元羡在一从茂密的竹枝后站定,几名护卫守护在四方。
元羡知道卢沆对自己恨之入骨,他对自己有不利之心,他的人又和李文吉私下相交,也许李文吉也会有其他想法,在这种情况下,元羡对自己的安危很在意。
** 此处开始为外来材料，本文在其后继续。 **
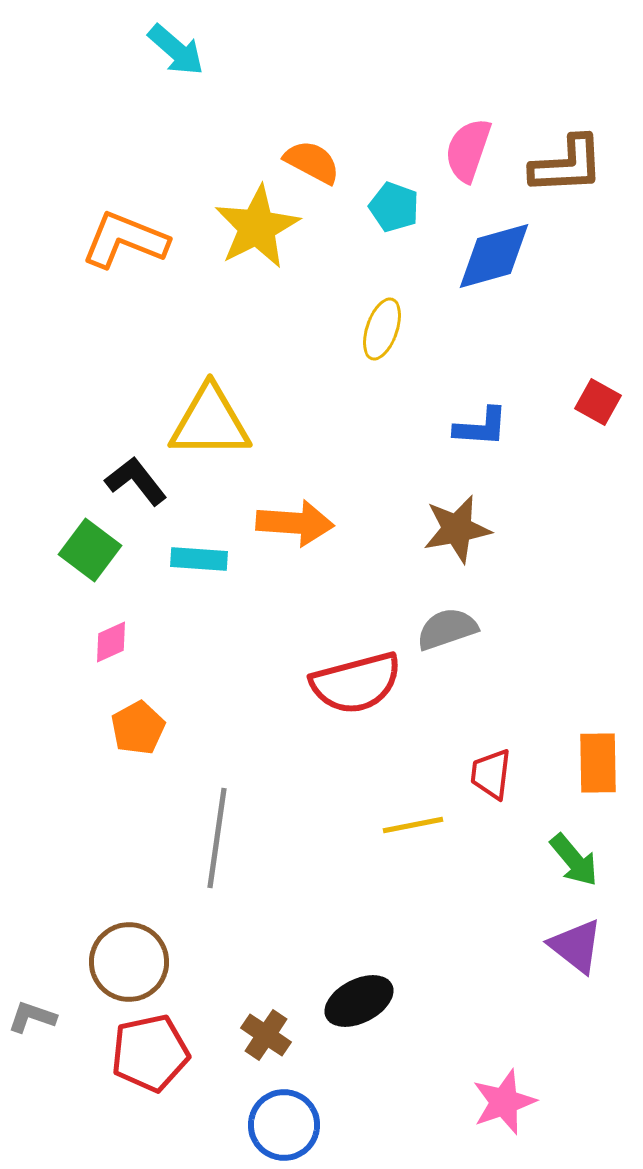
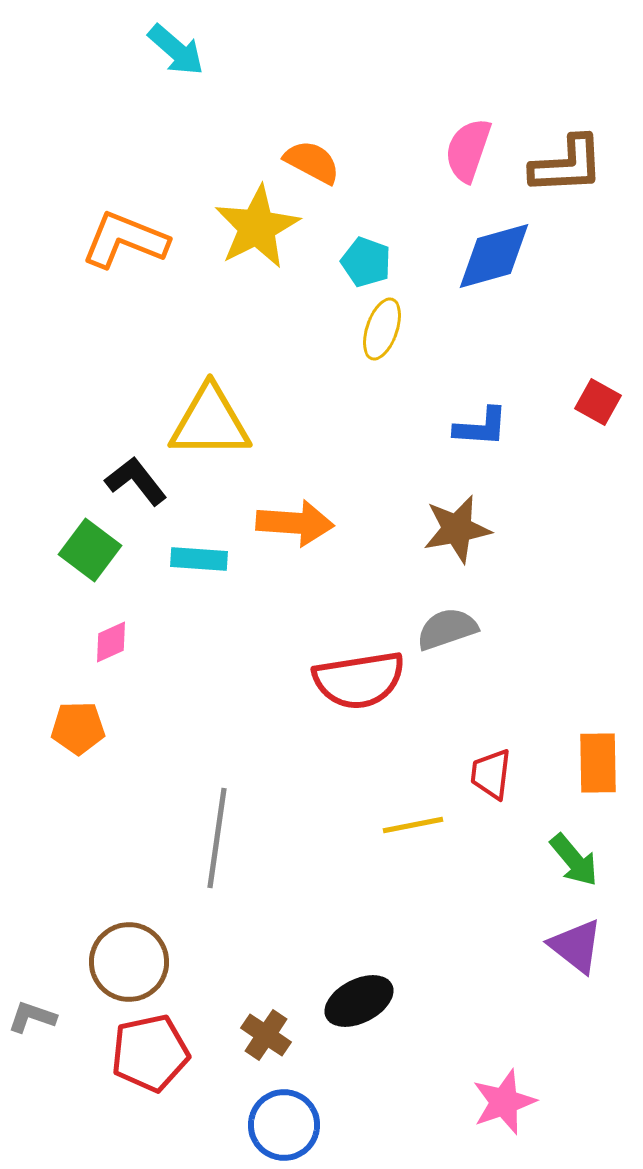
cyan pentagon: moved 28 px left, 55 px down
red semicircle: moved 3 px right, 3 px up; rotated 6 degrees clockwise
orange pentagon: moved 60 px left; rotated 28 degrees clockwise
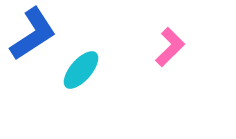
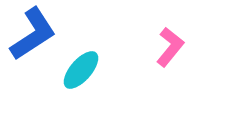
pink L-shape: rotated 6 degrees counterclockwise
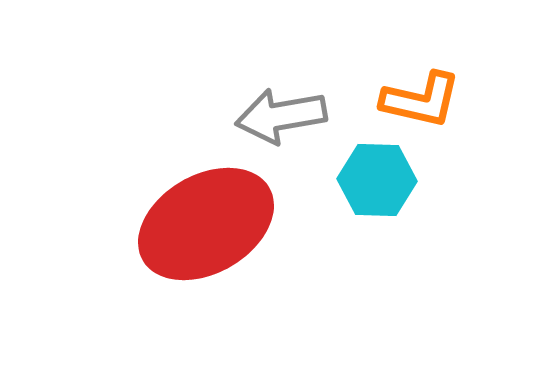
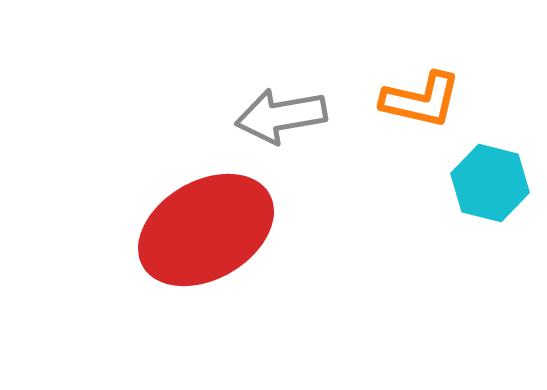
cyan hexagon: moved 113 px right, 3 px down; rotated 12 degrees clockwise
red ellipse: moved 6 px down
她今日穿了一身绿色带团花小袖衫与长裙,身处绿色竹林之中,也更好掩饰身影。
不一会儿,一名身材高大的男子随在马夫人身边,出现在了竹林和梅树之间的小道上。
元羡的目光从竹枝之间穿过,落在快步而至的男人身上,流露出疑惑,随即又变成震惊。
马夫人没有多说什么,只是对元羡道:“夫人,便是此人。”
元羡压抑住心下的紧张和惊讶,对马夫人道:“好。有劳你了。”
马夫人没再多看,行了一个告退礼后,便从一条小道离开了。
元羡看着这位距离仅有数步之遥的年轻男子,不敢出声,也未出声。
这位男子身高近八尺,比之元羡还高了一些,身材健拔,容貌英秀,穿窄袖圆领裤褶,腰系革带,足着乌靴,佩带鞘长刀,如此装扮,更显身姿英挺利落。
南方贵族男子很少这样穿,南方至今依然以宽衣博带为风尚,只有北地燕赵尚骑射之地的贵族男子才流行穿这种更方便行动的裤褶。
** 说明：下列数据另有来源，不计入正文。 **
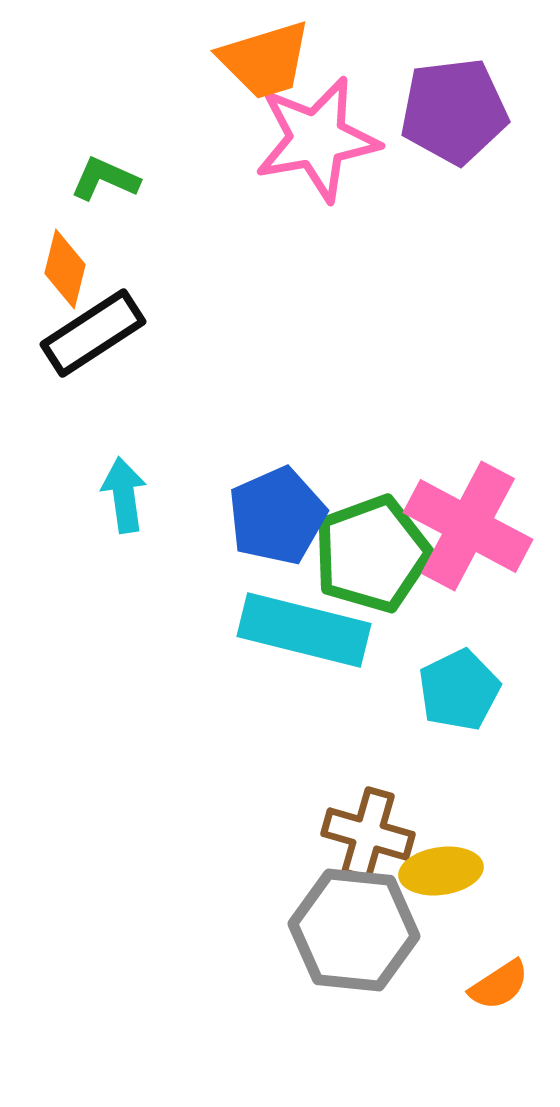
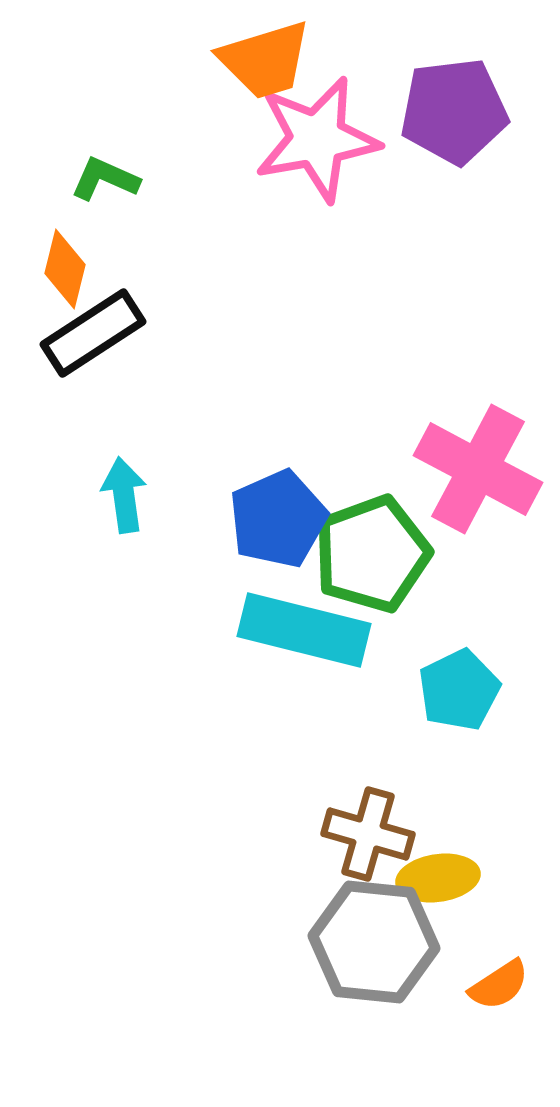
blue pentagon: moved 1 px right, 3 px down
pink cross: moved 10 px right, 57 px up
yellow ellipse: moved 3 px left, 7 px down
gray hexagon: moved 20 px right, 12 px down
不过因江陵城地处交通要道,商贸繁荣,故而普通商人和百姓,也开始流行穿窄袖袍服与裤褶,这样更方便做事。
男子以黑巾束发,剑眉星目,挺鼻红唇,目光里带着一丝笑意,脸上神色里还有一些少年的纯稚。
这样平民的打扮,让元羡不敢认他。
男子见她被自己惊住,不由有些歉意,又上前两步,到元羡跟前,目光灼灼盯着她,声音清亮润泽,说道:“多年未见,阿姊看起来还是原来的样子,未曾变化。”
元羡深吸了口气,知道就是他。
虽然两人离别前最后一次相见时,他还是一个刚刚开始抽条的细瘦少年,用悲伤的目光热切看着自己,像只被抛弃的小狗似的,孤独心酸依恋却又无可奈何。
元羡听到他的声音,不由眼中泛出泪光。
在没有生李旻之前,元羡对李彰是没有这样强烈的怜惜与柔软情绪的,她觉得李彰是男孩子,总要长大去开拓自己的天地,不然只是想在女人身边待着的软弱的人,又有什么用。